Marty is well known as a supermilitant who has given
hard zaps to Mayor Lindsay, Governor Rockefeller, and others.
He sees himself as a political theoretician as well. Catch him
bounding down Bleecker Street toward his tub-in-the-kitchen apartment,
and chances are he's in work clothes and coming either from his
job or from the Gay Activists Alliance Center.
"I love my work," be says. "I work
in the construction trade. I'm a hard-hat, a journeyman carpenter."
Marty's kind of skill is so much in demand in the New York area
that he can work when he wants to and take time off when there's
movement work to be done. Consequently, he's usually in the thick
of any GAA zap action.

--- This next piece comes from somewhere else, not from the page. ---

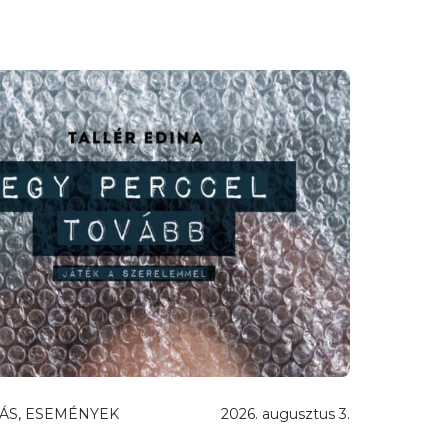
ÁS, ESEMÉNYEK
2026. augusztus 3.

Over Italian coffee he talks about the
sassier side of gay liberation.
"Old-line gay groups react in dismay to the
new recklessness, the militancy, the honest forceful demand for total liberation. It's a joyous demand, and more
than that, it contains the potential for great political power.
By claiming that the rights of gays are too hot to handle, politicians
have reinforced society's conception of homosexuality as a joke
or as something to be feared, and they have further contributed
to gay oppression by allowing injustices to go unchallenged.
"But gays comprise one of the largest minorities
in America. They are capable of getting the representation they
need, but can only do so, it seems, by public confrontations that
make politicians face and respond to issues they otherwise avoid.
Right now, that part of the gay movement that's forcing the system
to respond is fighting its way up the liberals." Activists
like Marty are putting the squeeze first on liberals to make them
recognize that homosexuals' rights are a political issue. "Nothing
happens until you make it happen," he asserts.
Marty learned to revel in the zap while active in
New York's early Gay Liberation Front. In the fall of 1969, he and a dozen other GLFers went to a mayoralty candidates'
night sponsored by the League of Women Voters and held in the
large auditorium of Temple Torah in Queens. Candidates Procaccino
and Marchi were picked as targets, and Marty was picked to hurl
the challenge. "It's 1776, Mr. Procaccino! The homosexual
revolution has begunl" Marty shouted. Then he asked Procaccino
what he would do for the gay community if elected mayor.
"We created so much pandemonium we closed the
candidates' night down," Marty recalls. "All the young people and the progressive people rose to their feet
in our defense, calling out, 'Let them speak!' The establishment
people were freaked out. It was one big stage, one big theater.
Finally the police threw us out.
"We let Lindsay off without questioning him
because it was a close mayoralty race and we didn't want to jeopardize
his chances. There was no direct payoff from the zap except that
it established gays on the political scene. Later, of course,
after he'd been re-elected, we felt there was something to be
gained by zapping Lindsay."
Later turned out to be after Gay Activists Alliance
was formed, with Marty as one of the twelve founders.
He was GAA's first delegate-at-large and afterwards
chairman of the political action committee. From the start he
was a pacesetter, showing an audacity that inspired others to
uncork in the heat of a confrontation.
One of his first zaps after GAA's formation was a
lone action, following an extraordinary police raid on a Greenwich
Village gay bar in which 167 persons were arrested and one man
nearly lost his life trying to escape. Gays had put together a
huge protest demonstration within hours after the raid but had
no immediate plans beyond this. So Marty took matters into his
own hands. The next night, at a meeting of the Village Independent
Democrats (VID), an influential political club, Marty delivered
an impassioned attack on society's treatment of gays generally,
and demanded that the club assist gays in halting police harassment.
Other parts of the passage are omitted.